Entonces estalló, y ella con él.
—¡Alecta!
Abrió los ojos violentamente y divisó a Geohn aferrado al volante alternando la mirada entre la carretera y ella, con el ceño fruncido.
—¿Estás bien?
La muchacha asintió y se revolvió en el asiento, incómoda. Realmente había sido un sueño horrible. Miró hacia afuera en un intento de distracción y vio a la ciudad vecina, la cual ardía como la que habían acabado de abandonar. Geohn la rodeó, pero sin dejar de reducir la velocidad.
Un ruido ensordecedor pasó sobre sus cabezas y ella pudo ver a varios jets y aviones militares al ataque de la nave nodriza. Pero ninguno surgía efecto, el disco continuaba imperturbable.
Alecta suspiró, cansada.
—¿Por qué ahora? ¿Por qué a nosotros? —preguntó más para sí misma que para Geohn.
Él aun así respondió.
—Porque ahora somos vulnerables. Esta guerra está desestabilizando al mundo, y eso evita que se armen de manera eficaz contra un enemigo común.
Alecta lo contempló anonadada. Ella era la que se consideraba culta, ella debería haber deducido eso desde un principio, pero al parecer todo aquel desajuste en su rutina la había dejado distraída.
—¿Cómo sabes todo eso? —increpó, recordando que, según él, había perdido la memoria.
Geohn se encogió de hombros. Pensó que ella tenía razón. Sabía más de lo que recordaba. No sabía si eso se podría considerar como una buena señal. De lo único que estaba cien por ciento seguro era que no era uno de ellos. Que no explotaría de un momento a otro.
¿O sí?
—¿Qué me dices de ti? —preguntó, para desviar la línea de sus pensamientos.
Alecta se pasó la mano por el pelo.
—Nada.
—¿No tienes padres, amigos, hermanos?
—Están todos muertos.
Geohn tragó saliva. Alecta lo había dicho sin ningún tipo de emoción, como si eso le diera igual.
—Lo siento.
—No es cierto —atacó ella, sin mirarlo.
—Oye, tranquila —le dijo él mientras se alejaban de la civilización para volver a seguir por la ruta hacia el oeste, acompañados solamente por parajes desérticos y agrestes.
Ella no respondió y él condujo por un par de horas nuevamente en silencio, oyendo los ataques a sus espaldas hacia el disco negro. Se cruzaron varias veces con coches que, para apurar la marcha, iban por el desierto, en zigzag o como se les antojara. Manejaban bajo la desesperación pura e irracional.

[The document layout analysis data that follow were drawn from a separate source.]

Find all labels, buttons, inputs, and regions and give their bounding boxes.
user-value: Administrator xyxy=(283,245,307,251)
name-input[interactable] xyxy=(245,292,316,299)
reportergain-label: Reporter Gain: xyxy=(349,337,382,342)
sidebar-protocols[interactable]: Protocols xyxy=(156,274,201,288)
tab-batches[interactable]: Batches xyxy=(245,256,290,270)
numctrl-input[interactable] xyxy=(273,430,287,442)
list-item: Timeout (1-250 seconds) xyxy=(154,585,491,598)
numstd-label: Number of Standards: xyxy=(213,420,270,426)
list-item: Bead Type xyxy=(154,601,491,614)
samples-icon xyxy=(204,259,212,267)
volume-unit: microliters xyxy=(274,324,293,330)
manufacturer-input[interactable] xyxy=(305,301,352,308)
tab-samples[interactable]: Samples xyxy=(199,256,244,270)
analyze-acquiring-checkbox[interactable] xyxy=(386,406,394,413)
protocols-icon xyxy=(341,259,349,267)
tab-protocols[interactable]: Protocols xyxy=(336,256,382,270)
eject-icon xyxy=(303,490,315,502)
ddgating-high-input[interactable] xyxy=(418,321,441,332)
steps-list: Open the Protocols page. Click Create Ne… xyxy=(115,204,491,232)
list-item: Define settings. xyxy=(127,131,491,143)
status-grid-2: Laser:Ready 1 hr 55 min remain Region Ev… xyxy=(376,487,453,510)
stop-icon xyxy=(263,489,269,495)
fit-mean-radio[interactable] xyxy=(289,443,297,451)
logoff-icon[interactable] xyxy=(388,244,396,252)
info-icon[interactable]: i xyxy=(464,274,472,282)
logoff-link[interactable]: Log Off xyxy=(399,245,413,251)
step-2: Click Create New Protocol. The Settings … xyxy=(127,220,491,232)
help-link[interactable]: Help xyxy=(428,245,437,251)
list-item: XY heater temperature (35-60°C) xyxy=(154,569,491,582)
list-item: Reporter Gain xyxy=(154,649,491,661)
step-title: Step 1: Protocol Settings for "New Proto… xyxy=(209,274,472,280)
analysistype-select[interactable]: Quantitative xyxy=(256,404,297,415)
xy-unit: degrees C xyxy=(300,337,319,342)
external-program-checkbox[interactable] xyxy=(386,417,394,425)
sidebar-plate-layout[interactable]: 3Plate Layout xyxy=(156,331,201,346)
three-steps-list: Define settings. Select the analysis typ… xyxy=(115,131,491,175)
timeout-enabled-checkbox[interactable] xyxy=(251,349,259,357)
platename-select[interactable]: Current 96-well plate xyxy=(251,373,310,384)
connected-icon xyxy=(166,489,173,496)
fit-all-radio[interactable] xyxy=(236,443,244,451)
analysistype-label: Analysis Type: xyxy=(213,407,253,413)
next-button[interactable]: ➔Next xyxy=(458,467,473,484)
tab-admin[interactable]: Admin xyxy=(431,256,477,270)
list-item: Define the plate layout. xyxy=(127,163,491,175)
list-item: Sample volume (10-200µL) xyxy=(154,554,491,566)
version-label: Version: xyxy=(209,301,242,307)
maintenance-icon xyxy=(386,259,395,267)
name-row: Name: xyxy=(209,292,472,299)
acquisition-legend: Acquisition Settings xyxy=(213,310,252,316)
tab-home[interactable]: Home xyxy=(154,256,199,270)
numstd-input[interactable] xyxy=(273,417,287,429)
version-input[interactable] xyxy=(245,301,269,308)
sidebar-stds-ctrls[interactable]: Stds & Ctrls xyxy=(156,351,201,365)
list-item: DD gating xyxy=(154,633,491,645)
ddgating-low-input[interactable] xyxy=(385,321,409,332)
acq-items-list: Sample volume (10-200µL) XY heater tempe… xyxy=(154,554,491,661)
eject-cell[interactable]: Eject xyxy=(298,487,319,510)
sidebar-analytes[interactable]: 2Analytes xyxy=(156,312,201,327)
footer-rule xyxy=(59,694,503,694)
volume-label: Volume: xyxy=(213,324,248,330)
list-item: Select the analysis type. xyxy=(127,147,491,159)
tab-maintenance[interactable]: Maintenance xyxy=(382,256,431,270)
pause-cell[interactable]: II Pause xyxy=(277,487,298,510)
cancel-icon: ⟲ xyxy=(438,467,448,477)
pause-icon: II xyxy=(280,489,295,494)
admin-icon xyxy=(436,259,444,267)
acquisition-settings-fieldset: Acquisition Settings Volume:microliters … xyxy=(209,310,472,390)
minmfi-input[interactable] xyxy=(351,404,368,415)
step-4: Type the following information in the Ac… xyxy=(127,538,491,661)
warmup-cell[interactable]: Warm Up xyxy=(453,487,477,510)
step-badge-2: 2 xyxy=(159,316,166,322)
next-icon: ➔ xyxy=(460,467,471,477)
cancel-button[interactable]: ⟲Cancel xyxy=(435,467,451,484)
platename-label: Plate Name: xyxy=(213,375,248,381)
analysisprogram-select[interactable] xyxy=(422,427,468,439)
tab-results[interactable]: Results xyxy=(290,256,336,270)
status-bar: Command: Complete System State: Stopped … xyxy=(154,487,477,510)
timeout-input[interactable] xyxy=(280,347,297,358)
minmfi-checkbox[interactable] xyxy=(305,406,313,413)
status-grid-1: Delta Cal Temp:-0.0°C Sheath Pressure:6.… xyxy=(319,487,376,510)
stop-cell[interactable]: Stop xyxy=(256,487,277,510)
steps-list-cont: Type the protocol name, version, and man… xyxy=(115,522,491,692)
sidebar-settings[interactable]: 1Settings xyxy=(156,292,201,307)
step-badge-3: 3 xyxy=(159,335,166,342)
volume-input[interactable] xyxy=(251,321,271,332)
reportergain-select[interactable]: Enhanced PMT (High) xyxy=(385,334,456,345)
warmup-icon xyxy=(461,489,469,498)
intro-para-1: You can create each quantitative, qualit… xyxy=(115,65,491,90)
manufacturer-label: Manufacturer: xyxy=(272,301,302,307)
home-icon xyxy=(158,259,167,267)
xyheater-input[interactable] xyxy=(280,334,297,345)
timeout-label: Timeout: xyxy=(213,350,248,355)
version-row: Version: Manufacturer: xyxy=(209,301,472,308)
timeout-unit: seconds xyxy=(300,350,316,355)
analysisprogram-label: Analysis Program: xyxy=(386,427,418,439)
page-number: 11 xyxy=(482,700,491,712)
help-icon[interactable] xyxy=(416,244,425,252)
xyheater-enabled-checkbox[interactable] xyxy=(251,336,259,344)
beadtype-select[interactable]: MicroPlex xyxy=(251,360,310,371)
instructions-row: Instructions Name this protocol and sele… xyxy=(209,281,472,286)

—¡Carajo! —exclamó Geohn mirando por el espejo retrovisor. Alecta miró por la ventana trasera y exclamó una grosería peor.
El disco negro, impávido, se había liberado de sus atacantes y ahora los estaba siguiendo, acompañándoles la marcha.
El muchacho presionó aún más el acelerador y pudieron ver en el horizonte una tercera ciudad que al parecer continuaba intacta. Se perfilaban los edificios en el crepúsculo, y las luces artificiales ya estaban encendidas en los hogares y calles.
Geohn no dudó en adentrarse hasta las avenidas principales. Muchas personas ya comenzaban a entrar en pánico y correr por las calles despavorida como si aquél disco negro que se acercaba surcando el cielo representara el fin del mundo. Pasaron por varios accidentes de tránsito y por peleas sinsentido antes de adentrarse en un callejón sin salida.
Alecta salió así que aparcaron y apoyó la frente contra la fría pared de ladrillos de uno de los edificios. Respiró profundamente y se abrazó a sí misma, notando que estaba temblando.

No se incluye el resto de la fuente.